Agradezco a la Fundación UNAM, en su trigésimo tercer aniversario, que me permita compartir mis experiencias dentro de la Máxima Casa de Estudios. Reconozco la fundamental labor que esta asociación desempeña en el apoyo a los jóvenes estudiantes universitarios durante su educación y formación académica dentro de la institución.

Mi relación con la Universidad Nacional Autónoma de México se dio desde muy temprana edad. Fue en los cursos infantiles de verano de Pumitas que me cautivaron los colores azul y oro, y los Pumas.

Posteriormente, ingresé a la Facultad de Ciencias Políticas y Sociales para estudiar Ciencias de la Comunicación. Realicé mi servicio social en la Dirección General de Actividades Deportivas y Recreativas —hoy Dirección General del Deporte Universitario (DGDU)—, entre finales de 1995 y principios de 1996. De manera formal y ya titulado de la carrera, me incorporé a trabajar en este sitio a partir de 2000 (y hasta la fecha), en el área de prensa y comunicación social.

Desde entonces, mediante la publicación de notas periodísticas en la Gaceta de la UNAM, así como en la locución durante varios años en el programa radiofónico Goya Deportivo por Radio UNAM y a través de las redes sociales de la DGDU, he tenido la fortuna de poder dar a conocer las historias de vida de muchas generaciones de jóvenes estudiantes deportistas que han representado a la institución. Lo mismo en las Universiadas (hoy Campeonatos Nacionales Universitarios), olimpiadas y paralimpiadas nacionales.

Así, se trazó un camino que llevó a que se fijasen en mí para que iniciara otras dos actividades que no imaginé que pudiera llegar a realizar: ser el maestro de ceremonias para los distintos eventos académicos de los rectores de la Universidad y ser también la voz del sonido local en los partidos de futbol con los Pumas.

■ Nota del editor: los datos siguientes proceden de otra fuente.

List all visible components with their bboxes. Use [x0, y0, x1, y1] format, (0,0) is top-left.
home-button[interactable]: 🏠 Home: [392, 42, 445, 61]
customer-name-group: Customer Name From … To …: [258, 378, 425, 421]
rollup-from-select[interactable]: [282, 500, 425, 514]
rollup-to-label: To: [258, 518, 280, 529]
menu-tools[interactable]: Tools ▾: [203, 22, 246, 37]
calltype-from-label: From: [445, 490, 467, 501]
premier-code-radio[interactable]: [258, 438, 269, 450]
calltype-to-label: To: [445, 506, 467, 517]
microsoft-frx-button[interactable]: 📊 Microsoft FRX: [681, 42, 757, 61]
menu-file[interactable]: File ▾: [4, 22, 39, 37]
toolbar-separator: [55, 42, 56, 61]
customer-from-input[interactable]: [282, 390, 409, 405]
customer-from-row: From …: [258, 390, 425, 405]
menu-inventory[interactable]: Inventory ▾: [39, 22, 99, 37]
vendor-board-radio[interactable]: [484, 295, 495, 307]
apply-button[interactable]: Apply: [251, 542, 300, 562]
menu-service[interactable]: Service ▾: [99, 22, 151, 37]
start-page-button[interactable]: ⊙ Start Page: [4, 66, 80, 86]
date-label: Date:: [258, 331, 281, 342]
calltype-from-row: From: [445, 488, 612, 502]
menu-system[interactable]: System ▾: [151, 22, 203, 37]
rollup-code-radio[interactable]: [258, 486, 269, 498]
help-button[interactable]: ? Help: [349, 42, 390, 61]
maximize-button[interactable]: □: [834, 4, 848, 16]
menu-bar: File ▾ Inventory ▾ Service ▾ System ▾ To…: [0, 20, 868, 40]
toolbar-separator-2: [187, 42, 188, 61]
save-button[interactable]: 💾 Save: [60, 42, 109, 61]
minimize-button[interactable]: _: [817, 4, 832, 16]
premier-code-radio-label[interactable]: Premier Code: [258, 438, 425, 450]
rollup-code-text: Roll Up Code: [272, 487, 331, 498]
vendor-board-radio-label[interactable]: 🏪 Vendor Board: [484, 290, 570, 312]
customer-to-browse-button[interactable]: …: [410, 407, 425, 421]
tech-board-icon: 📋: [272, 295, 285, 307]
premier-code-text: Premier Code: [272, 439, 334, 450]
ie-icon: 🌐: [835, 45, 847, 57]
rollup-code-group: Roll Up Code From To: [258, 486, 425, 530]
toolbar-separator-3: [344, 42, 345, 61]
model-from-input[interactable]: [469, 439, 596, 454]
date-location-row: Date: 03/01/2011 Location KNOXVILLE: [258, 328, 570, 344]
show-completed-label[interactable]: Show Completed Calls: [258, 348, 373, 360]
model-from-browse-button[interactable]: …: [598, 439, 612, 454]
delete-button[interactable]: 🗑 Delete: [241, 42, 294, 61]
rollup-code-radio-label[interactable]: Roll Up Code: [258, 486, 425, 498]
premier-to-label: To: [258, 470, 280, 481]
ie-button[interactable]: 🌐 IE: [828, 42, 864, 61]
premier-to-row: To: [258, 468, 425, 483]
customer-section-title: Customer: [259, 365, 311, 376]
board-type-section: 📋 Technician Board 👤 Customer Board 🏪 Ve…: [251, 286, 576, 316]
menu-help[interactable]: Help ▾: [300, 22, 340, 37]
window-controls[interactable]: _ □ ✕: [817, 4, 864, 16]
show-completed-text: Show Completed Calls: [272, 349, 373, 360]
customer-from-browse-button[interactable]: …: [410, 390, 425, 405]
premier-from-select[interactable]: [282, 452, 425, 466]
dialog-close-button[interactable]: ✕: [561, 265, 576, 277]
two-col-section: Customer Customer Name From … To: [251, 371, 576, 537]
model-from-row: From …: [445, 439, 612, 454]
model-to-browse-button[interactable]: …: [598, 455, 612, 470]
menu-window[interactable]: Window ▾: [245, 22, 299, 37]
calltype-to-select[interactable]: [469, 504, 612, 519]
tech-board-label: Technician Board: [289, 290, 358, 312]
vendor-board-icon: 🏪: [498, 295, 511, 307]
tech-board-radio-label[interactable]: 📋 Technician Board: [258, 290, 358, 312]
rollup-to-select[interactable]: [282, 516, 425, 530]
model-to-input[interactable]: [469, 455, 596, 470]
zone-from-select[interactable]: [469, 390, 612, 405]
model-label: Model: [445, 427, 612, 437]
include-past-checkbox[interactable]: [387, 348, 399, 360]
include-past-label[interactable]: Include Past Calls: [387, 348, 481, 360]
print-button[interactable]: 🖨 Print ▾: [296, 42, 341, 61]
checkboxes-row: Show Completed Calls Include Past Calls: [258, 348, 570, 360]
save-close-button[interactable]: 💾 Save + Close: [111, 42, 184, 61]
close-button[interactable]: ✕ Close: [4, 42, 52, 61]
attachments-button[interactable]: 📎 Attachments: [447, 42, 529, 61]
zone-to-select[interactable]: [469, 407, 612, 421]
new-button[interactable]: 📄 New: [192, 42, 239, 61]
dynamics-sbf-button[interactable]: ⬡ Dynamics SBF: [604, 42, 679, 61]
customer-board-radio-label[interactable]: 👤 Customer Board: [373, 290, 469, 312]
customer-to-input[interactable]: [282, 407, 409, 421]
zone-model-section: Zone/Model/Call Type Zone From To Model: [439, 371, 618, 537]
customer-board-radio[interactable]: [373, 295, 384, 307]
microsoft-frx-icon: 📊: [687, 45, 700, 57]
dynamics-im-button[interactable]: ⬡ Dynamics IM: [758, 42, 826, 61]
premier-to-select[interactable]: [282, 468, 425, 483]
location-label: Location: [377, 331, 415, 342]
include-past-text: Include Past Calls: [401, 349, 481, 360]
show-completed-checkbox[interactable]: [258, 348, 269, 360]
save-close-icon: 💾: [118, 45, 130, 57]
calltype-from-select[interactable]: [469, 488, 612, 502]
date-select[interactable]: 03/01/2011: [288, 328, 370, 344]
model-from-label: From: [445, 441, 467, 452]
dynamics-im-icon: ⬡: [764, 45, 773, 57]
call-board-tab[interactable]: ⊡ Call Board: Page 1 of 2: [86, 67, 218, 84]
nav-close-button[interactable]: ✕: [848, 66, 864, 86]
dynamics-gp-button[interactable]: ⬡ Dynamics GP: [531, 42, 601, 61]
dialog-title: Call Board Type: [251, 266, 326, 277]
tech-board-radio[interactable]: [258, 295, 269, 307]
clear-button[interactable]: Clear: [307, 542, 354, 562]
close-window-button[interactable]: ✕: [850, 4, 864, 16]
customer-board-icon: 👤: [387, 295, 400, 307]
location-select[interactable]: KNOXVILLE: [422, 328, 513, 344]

Comencé esta labor en el último tramo de la gestión del doctor Juan Ramón de la Fuente, y continué con ella en los periodos de los rectores José Narro Robles y Enrique Graue Wiechers. Al mismo tiempo, en una etapa que fue de 2006 y hasta 2020, fui muy afortunado de haberme podido desempeñar como locutor del sonido local en el Estadio Olímpico Universitario, en los partidos de futbol con los Pumas, en la Primera División Nacional, así como durante el tiempo que existió su equipo filial en la Liga de Ascenso (los Pumas Morelos), en el Estadio Centenario, de mi natal Cuernavaca.

Estas dos actividades han sido para mí, junto con mi desempeño dentro de la DGDU, un auténtico honor que me permitió obtener un crecimiento fundamental en mi vida profesional y, además, conocer profundamente distintos rincones de la Universidad.

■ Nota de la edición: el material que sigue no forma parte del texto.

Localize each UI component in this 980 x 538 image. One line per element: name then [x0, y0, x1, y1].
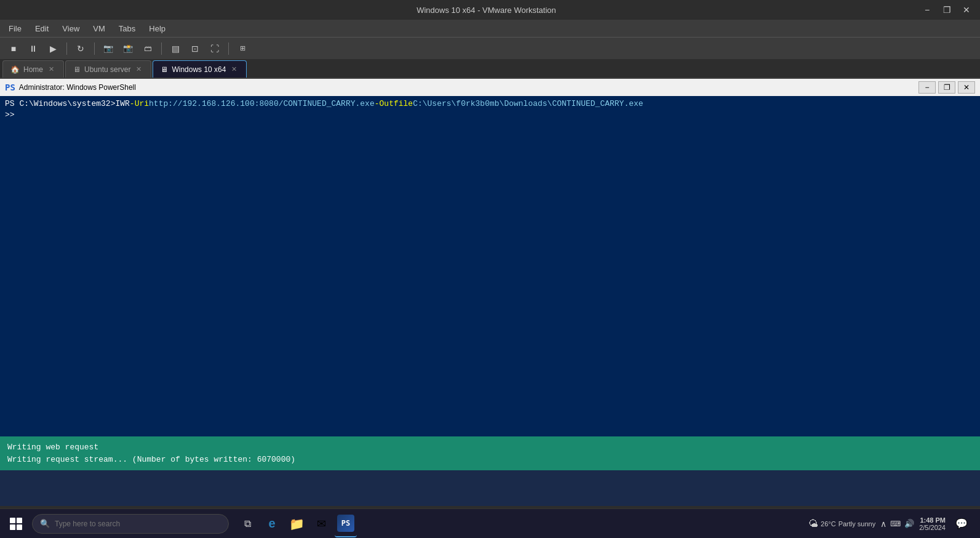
tab-windows10[interactable]: 🖥 Windows 10 x64 ✕	[153, 60, 247, 78]
ps-titlebar: PS Administrator: Windows PowerShell − ❐…	[0, 79, 980, 96]
refresh-button[interactable]: ↻	[72, 41, 89, 57]
ps-close-button[interactable]: ✕	[958, 81, 975, 94]
title-bar: Windows 10 x64 - VMware Workstation − ❐ …	[0, 0, 980, 20]
taskbar-icons: ⧉ e 📁 ✉ PS	[236, 510, 357, 537]
tab-home-close[interactable]: ✕	[47, 65, 56, 74]
fit-window-button[interactable]: ⊡	[186, 41, 204, 57]
weather-temp: 26°C	[821, 520, 836, 528]
tab-windows10-close[interactable]: ✕	[229, 65, 239, 74]
sidebar-toggle-button[interactable]: ▤	[167, 41, 184, 57]
ps-command-line: PS C:\Windows\system32> IWR -Uri http://…	[5, 98, 975, 110]
progress-line-1: Writing web request	[7, 441, 973, 454]
clock-time: 1:48 PM	[919, 516, 946, 524]
ps-window-title: Administrator: Windows PowerShell	[19, 83, 136, 92]
menu-vm[interactable]: VM	[87, 23, 111, 34]
ps-param-uri: -Uri	[130, 98, 149, 110]
edge-icon[interactable]: e	[261, 510, 283, 537]
close-button[interactable]: ✕	[958, 4, 975, 16]
tab-home-label: Home	[23, 65, 43, 74]
ps-titlebar-controls: − ❐ ✕	[918, 81, 975, 94]
logo-quad-4	[17, 524, 22, 530]
menu-bar: File Edit View VM Tabs Help	[0, 20, 980, 37]
start-button[interactable]	[2, 510, 30, 537]
pause-button[interactable]: ⏸	[25, 41, 42, 57]
ps-continuation-line: >>	[5, 110, 975, 121]
logo-quad-2	[17, 518, 22, 523]
clock[interactable]: 1:48 PM 2/5/2024	[919, 516, 946, 531]
ps-titlebar-title: PS Administrator: Windows PowerShell	[5, 82, 136, 92]
stop-button[interactable]: ■	[5, 41, 22, 57]
windows-icon: 🖥	[161, 65, 168, 74]
menu-edit[interactable]: Edit	[29, 23, 55, 34]
progress-text-1: Writing web request	[7, 443, 98, 452]
toolbar-separator-3	[161, 42, 162, 55]
tab-ubuntu-close[interactable]: ✕	[134, 65, 143, 74]
restore-button[interactable]: ❐	[938, 4, 955, 16]
tab-ubuntu[interactable]: 🖥 Ubuntu server ✕	[65, 60, 151, 78]
menu-tabs[interactable]: Tabs	[113, 23, 141, 34]
toolbar: ■ ⏸ ▶ ↻ 📷 📸 🗃 ▤ ⊡ ⛶ ⊞	[0, 37, 980, 59]
screenshot-button[interactable]: 📷	[100, 41, 117, 57]
snapshot-manager-button[interactable]: 🗃	[139, 41, 156, 57]
menu-view[interactable]: View	[56, 23, 86, 34]
tabs-bar: 🏠 Home ✕ 🖥 Ubuntu server ✕ 🖥 Windows 10 …	[0, 59, 980, 79]
fullscreen-button[interactable]: ⛶	[206, 41, 223, 57]
windows-logo	[10, 518, 22, 530]
powershell-window[interactable]: PS Administrator: Windows PowerShell − ❐…	[0, 79, 980, 470]
keyboard-icon[interactable]: ⌨	[890, 520, 901, 528]
weather-condition: Partly sunny	[839, 520, 876, 528]
toolbar-separator-4	[228, 42, 229, 55]
snapshot-button[interactable]: 📸	[119, 41, 137, 57]
play-button[interactable]: ▶	[44, 41, 62, 57]
tab-ubuntu-label: Ubuntu server	[84, 65, 130, 74]
taskbar: 🔍 ⧉ e 📁 ✉ PS 🌤 26°C Partly sunny ∧ ⌨ 🔊 1…	[0, 508, 980, 538]
home-icon: 🏠	[10, 65, 20, 74]
explorer-icon[interactable]: 📁	[285, 510, 308, 537]
ps-value-uri: http://192.168.126.100:8080/CONTINUED_CA…	[149, 98, 375, 110]
title-bar-title: Windows 10 x64 - VMware Workstation	[54, 6, 918, 15]
ps-param-outfile: -Outfile	[375, 98, 413, 110]
powershell-taskbar-icon[interactable]: PS	[335, 510, 357, 537]
ps-continuation: >>	[5, 110, 15, 121]
unity-button[interactable]: ⊞	[234, 41, 251, 57]
search-input[interactable]	[55, 520, 221, 528]
menu-help[interactable]: Help	[143, 23, 172, 34]
ps-prompt: PS C:\Windows\system32>	[5, 98, 115, 110]
ps-minimize-button[interactable]: −	[918, 81, 936, 94]
system-tray: ∧ ⌨ 🔊	[880, 519, 914, 529]
ps-icon-badge: PS	[337, 515, 354, 532]
ps-window-icon: PS	[5, 82, 15, 92]
ps-value-outfile: C:\Users\f0rk3b0mb\Downloads\CONTINUED_C…	[413, 98, 643, 110]
weather-widget[interactable]: 🌤 26°C Partly sunny	[808, 518, 875, 529]
progress-text-2: Writing request stream... (Number of byt…	[7, 455, 295, 464]
clock-date: 2/5/2024	[919, 524, 946, 531]
speaker-icon[interactable]: 🔊	[904, 519, 914, 528]
tab-home[interactable]: 🏠 Home ✕	[2, 60, 64, 78]
search-bar[interactable]: 🔍	[32, 514, 229, 534]
weather-icon: 🌤	[808, 518, 818, 529]
chevron-up-icon[interactable]: ∧	[880, 519, 886, 529]
notification-button[interactable]: 💬	[950, 510, 973, 537]
ps-cmd-iwr: IWR	[115, 98, 129, 110]
logo-quad-3	[10, 524, 15, 530]
menu-file[interactable]: File	[2, 23, 28, 34]
progress-line-2: Writing request stream... (Number of byt…	[7, 454, 973, 466]
minimize-button[interactable]: −	[918, 4, 936, 16]
logo-quad-1	[10, 518, 15, 523]
ps-restore-button[interactable]: ❐	[938, 81, 955, 94]
taskbar-right: 🌤 26°C Partly sunny ∧ ⌨ 🔊 1:48 PM 2/5/20…	[808, 510, 978, 537]
search-icon: 🔍	[40, 519, 50, 528]
tab-windows10-label: Windows 10 x64	[172, 65, 226, 74]
toolbar-separator-1	[66, 42, 67, 55]
progress-area: Writing web request Writing request stre…	[0, 436, 980, 470]
toolbar-separator-2	[94, 42, 95, 55]
task-view-icon[interactable]: ⧉	[236, 510, 258, 537]
mail-icon[interactable]: ✉	[310, 510, 332, 537]
ubuntu-icon: 🖥	[73, 65, 81, 74]
ps-content[interactable]: PS C:\Windows\system32> IWR -Uri http://…	[0, 96, 980, 436]
title-bar-controls: − ❐ ✕	[918, 4, 975, 16]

Desempeñar estas labores me dio la posibilidad de observar de cerca la grandeza de nuestra UNAM. La Universidad de la Nación ha sido mi segunda casa. Desde mi formación académica en la FCPyS pude constatar cómo es que esta noble institución es un mosaico de la realidad de nuestro país, con todos sus contrastes sociales, pero también con la dignidad y los valores que se viven día a día en sus recintos. Es un honor pertenecer a ella.

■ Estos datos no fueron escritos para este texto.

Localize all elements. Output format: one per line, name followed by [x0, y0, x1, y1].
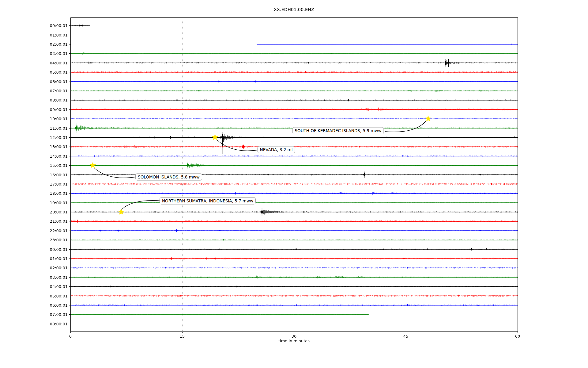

El deporte universitario, así como el entorno académico y cultural que se fomenta aquí son los rubros que me han acompañado en una andanza que inició desde mi niñez y que será parte de mí hasta el final de mi existencia. Gracias UNAM, por tanto y por todo.

¡MÉXICO, PUMAS, UNIVERSIDAD!

Locutor y voz del Estadio Olímpico Universitario (2006-2020)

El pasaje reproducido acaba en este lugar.